Been a minute since I have posted on here, lol. Any followers left?
Well, if so, Merry Christmas…Happy Holidays…and all of that jazz.
This year, I think I have forgotten about Christmas all month. Hell, I forgot about my birthday at the beginning of the month until a friend of mine called me to sing, “Happy Birthday.”
Apparently, my mind has been elsewhere.
It just really hasn’t felt like Christmas this year. Not one bit. I don’t know if it is some mild depression, or just a lack of spirit. I read a quote somewhere, or maybe on someone’s Twitter that said: “It stops feeling like Christmas at some point for everyone; it’s called growing up.”
I refuse to believe that. I do understand that Santa doesn’t exist (or does he?), and that he didn’t eat the cookies I left out for him as a kid. I just, I don’t know…
I was born and raised here in North Carolina, so I never associated Christmas with snow and sub-zero temperatures. But, it would be at least a little nippy outside. This year? Christmas Eve will be a high of 81 degrees and humid. Christmas Day, in the upper 70’s. It seems like no one has put any lights up around the city. I haven’t even been in the mood to listen to Mariah Carey this year, and trust me, that is a BIG DEAL. I could listen to her sing “O Holy Night” in the middle of a 150 degree heatwave in the middle of June on the beach.
This year has just been different.
I’ve loved, and I’ve lost. I’ve gained new friendships and reconnected with old friends. I have also lost some friends along the way.
I gained a new good job, and then I lost it. I’ve found myself, and lost myself numerous times this year. I’ve tried, and I have failed but a few things I have won.
I never make New Year’s resolutions. Mainly because I am the one that never finishes anything, and I hate setting myself up for failure.
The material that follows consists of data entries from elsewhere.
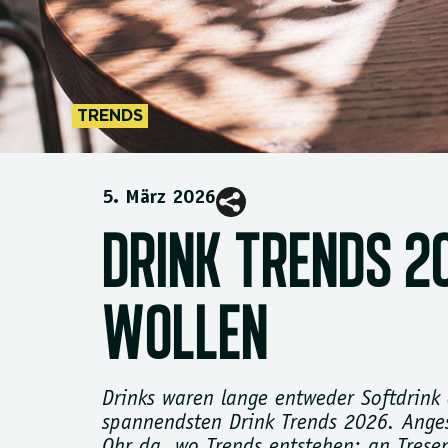
TRENDS
5. März 2026
DRINK TRENDS 2
WOLLEN
Drinks waren lange entweder Softdrink
spannendsten Drink Trends 2026. Angesa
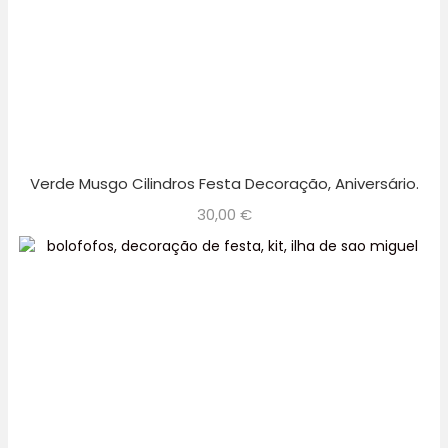
Verde Musgo Cilindros Festa Decoração, Aniversário.
30,00
€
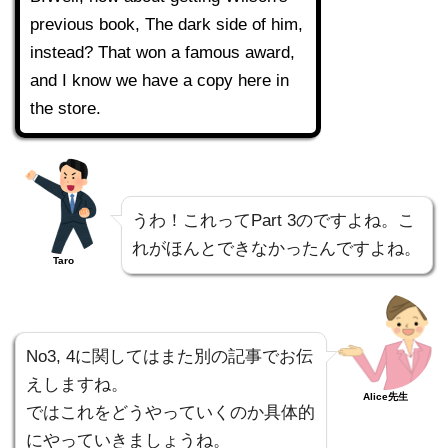
previous book, The dark side of him,
instead? That won a famous award,
and I know we have a copy here in
the store.
うわ！これってPart 3のですよね。こ
れがほんとできなかったんですよね。
Taro
No3, 4に関してはまた別の記事でお伝
えしますね。
Alice先生
ではこれをどうやっていくのか具体的
にやっていきましょうね。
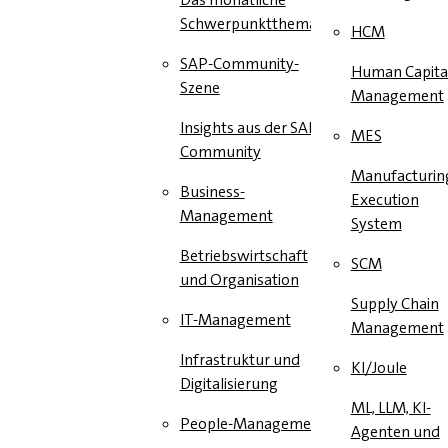
Schwerpunktthema
HCM
SAP-Community-
Human Capita
Szene
Management
Insights aus der SAP-
MES
Community
Manufacturin
Business-
Execution
Management
System
Betriebswirtschaft
SCM
und Organisation
Supply Chain
IT-Management
Management
Infrastruktur und
KI/Joule
Digitalisierung
ML, LLM, KI-
People-Management
Agenten und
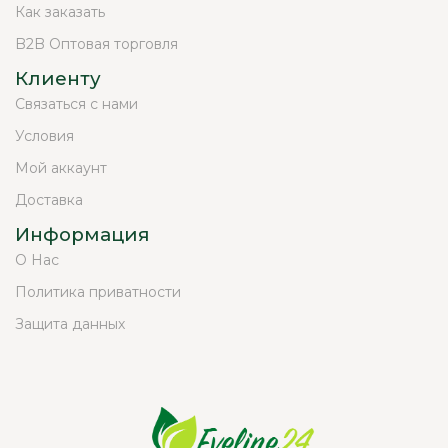
Как заказать
B2B Оптовая торговля
Клиенту
Связаться с нами
Условия
Мой аккаунт
Доставка
Информация
О Нас
Политика приватности
Защита данных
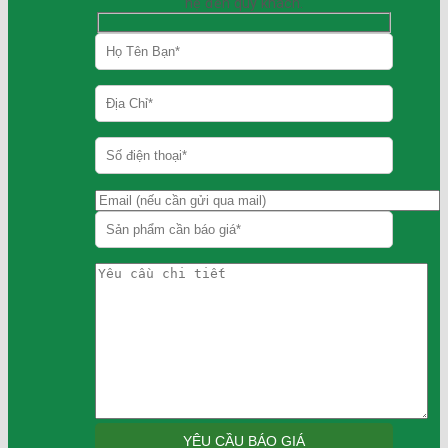
hệ đến quý khách.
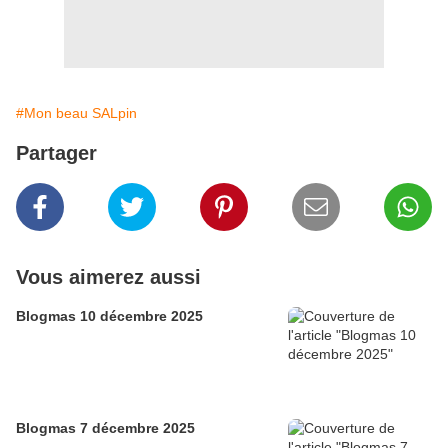
#Mon beau SALpin
Partager
Vous aimerez aussi
Blogmas 10 décembre 2025
Blogmas 7 décembre 2025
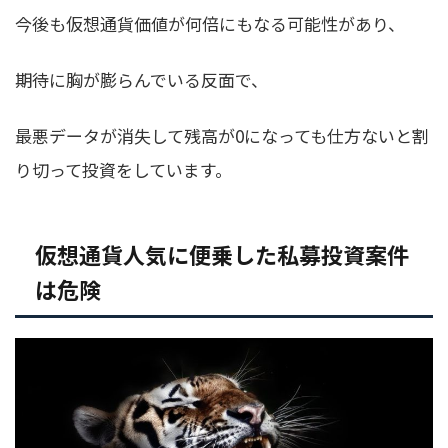
今後も仮想通貨価値が何倍にもなる可能性があり、
期待に胸が膨らんでいる反面で、
最悪データが消失して残高が0になっても仕方ないと割
り切って投資をしています。
仮想通貨人気に便乗した私募投資案件
は危険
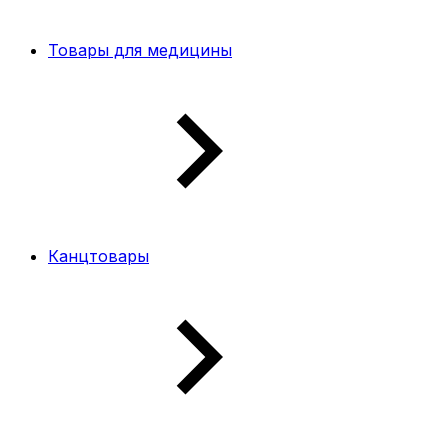
Товары для медицины
Канцтовары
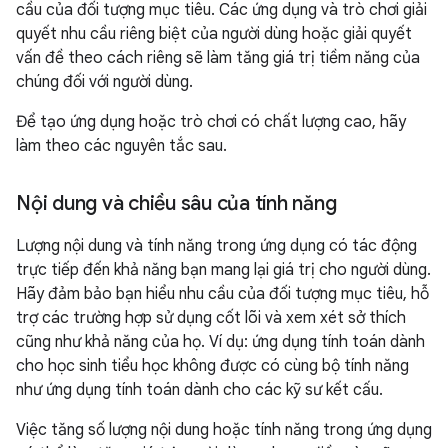
cầu của đối tượng mục tiêu. Các ứng dụng và trò chơi giải
quyết nhu cầu riêng biệt của người dùng hoặc giải quyết
vấn đề theo cách riêng sẽ làm tăng giá trị tiềm năng của
chúng đối với người dùng.
Để tạo ứng dụng hoặc trò chơi có chất lượng cao, hãy
làm theo các nguyên tắc sau.
Nội dung và chiều sâu của tính năng
Lượng nội dung và tính năng trong ứng dụng có tác động
trực tiếp đến khả năng bạn mang lại giá trị cho người dùng.
Hãy đảm bảo bạn hiểu nhu cầu của đối tượng mục tiêu, hỗ
trợ các trường hợp sử dụng cốt lõi và xem xét sở thích
cũng như khả năng của họ. Ví dụ: ứng dụng tính toán dành
cho học sinh tiểu học không được có cùng bộ tính năng
như ứng dụng tính toán dành cho các kỹ sư kết cấu.
Việc tăng số lượng nội dung hoặc tính năng trong ứng dụng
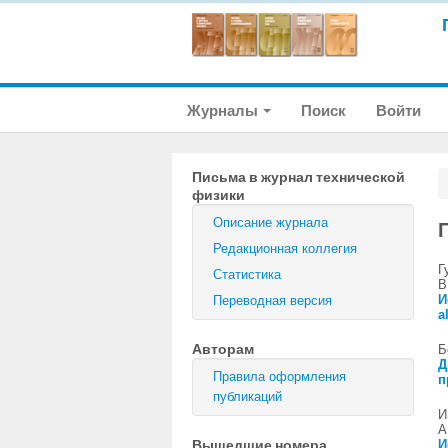
Журналы
Поиск
Войти
Письма в журнал технической
физики
Описание журнала
Редакционная коллегия
Г
Статистика
В
И
Переводная версия
a
Авторам
Б
Д
Правила оформления
п
публикаций
И
А
Вышедшие номера
И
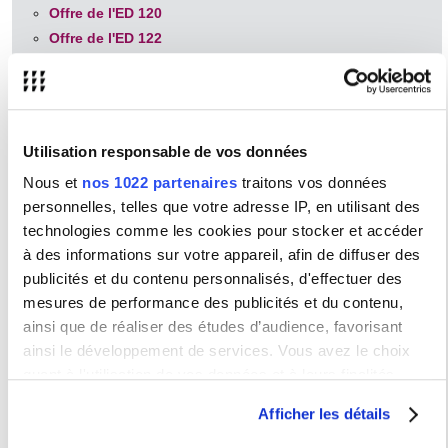
Offre de l'ED 120
Offre de l'ED 122
Offre de l'ED 267
Offre de l'ED 661 ex ED 622
Offre de l'ED 625
Utilisation responsable de vos données
Offre de formation transversale 10 ECTS
Nous et
nos 1022 partenaires
traitons vos données
personnelles, telles que votre adresse IP, en utilisant des
Vous pouvez suivre les formations transversales proposées via
les liens ci-dessous en fonction des exigences de votre école
technologies comme les cookies pour stocker et accéder
doctorale.
à des informations sur votre appareil, afin de diffuser des
publicités et du contenu personnalisés, d'effectuer des
Séminaire sur l'éthique de la recherche et sur l'intégrité
scientifique
mesures de performance des publicités et du contenu,
ainsi que de réaliser des études d’audience, favorisant
Ethique de la recherche et intégrité scientifique
obligatoire
2 ECTS
ainsi le développement de services. Vous avez le choix
quant à l'utilisation de vos données et à leurs finalités.
Séminaires méthodologiques
Vous pouvez modifier ou retirer votre consentement à tout
Afficher les détails
Offre de la BSN Bibliothèque de la Sorbonne
moment en consultant la Déclaration relative aux cookies
Nouvelle
ou en cliquant sur l'icône de confidentialité.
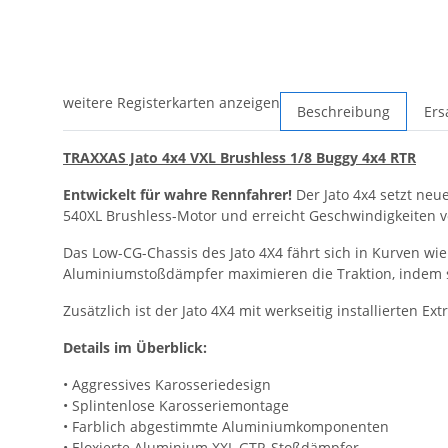
weitere Registerkarten anzeigen
Beschreibung
Ers
TRAXXAS Jato 4x4 VXL Brushless 1/8 Buggy 4x4 RTR
Entwickelt für wahre Rennfahrer!
Der Jato 4x4 setzt neu
540XL Brushless-Motor und erreicht Geschwindigkeiten v
Das Low-CG-Chassis des Jato 4X4 fährt sich in Kurven wi
Aluminiumstoßdämpfer maximieren die Traktion, indem s
Zusätzlich ist der Jato 4X4 mit werkseitig installierten
Details im Überblick:
• Aggressives Karosseriedesign
• Splintenlose Karosseriemontage
• Farblich abgestimmte Aluminiumkomponenten
• Eloxierte Aluminium XXL GTR-Stoßdämpfer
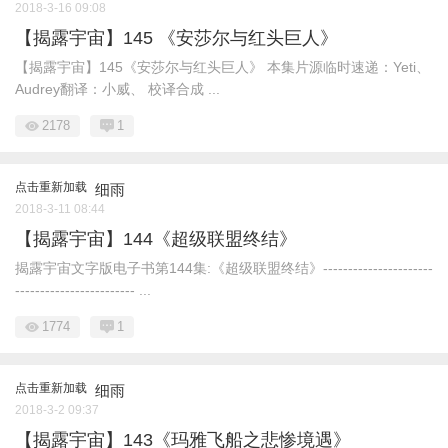
2018-3-16 09:08
【揭露宇宙】145 《安莎尔与红头巨人》
【揭露宇宙】145《安莎尔与红头巨人》 本集片源临时速递：Yeti、
Audrey翻译：小威、 校译合成 ...
2178
1
点击重新加载
细雨
2018-3-11 08:44
【揭露宇宙】144《超级联盟终结》
揭露宇宙文字版电子书第144集:《超级联盟终结》----------------------
------------------------ ...
1774
1
点击重新加载
细雨
2018-3-2 09:37
【揭露宇宙】143《玛雅飞船之悲惨境遇》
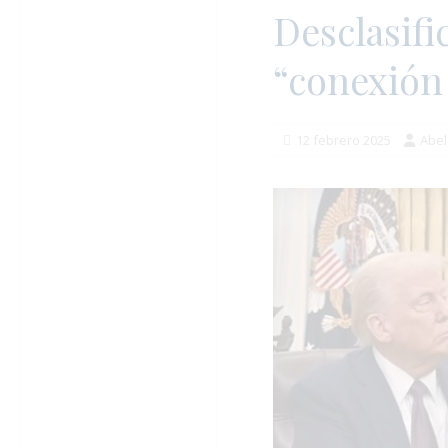
Desclasifi
“conexión
12 febrero 2025
Abel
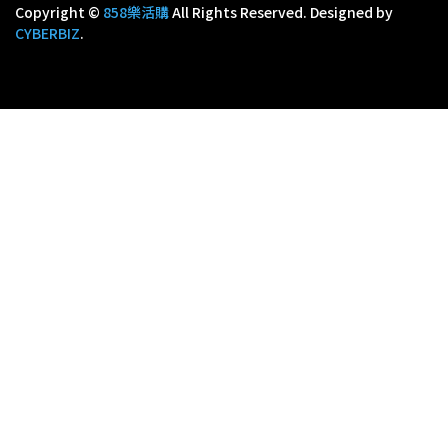
Copyright ©
858樂活購
All Rights Reserved.
Designed by
CYBERBIZ
.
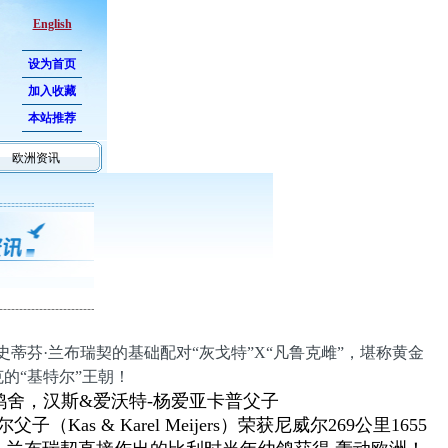
English
设为首页
加入收藏
本站推荐
欧洲资讯
史蒂芬·兰布瑞契的基础配对“灰戈特”X“凡鲁克雌”，堪称黄金
的“基特尔”王朝！
鸽舍，汉斯&爱沃特-杨爱亚卡普父子
尔父子（Kas & Karel Meijers）荣获尼威尔269公里1655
But this year, right before that clock strikes midnight, I want to promise myself at least one thing:
To be a better me. Take this year, harness all of the ups and downs, and go with it. Try harder to not let the downs knock me under the floor. Be the me that everyone else says they can see. Be the me that I promised myself I would be by this age. Make goals, even if they are small, and keep them. God, fight for them. Be ruthless with myself to force myself to be better than the shell I see myself as most of the time. Just do better, Christine. Do better. Be better. No matter what.
That’s what I want to promise myself for the coming year.
I hope all who are reading this have the happiest of holidays.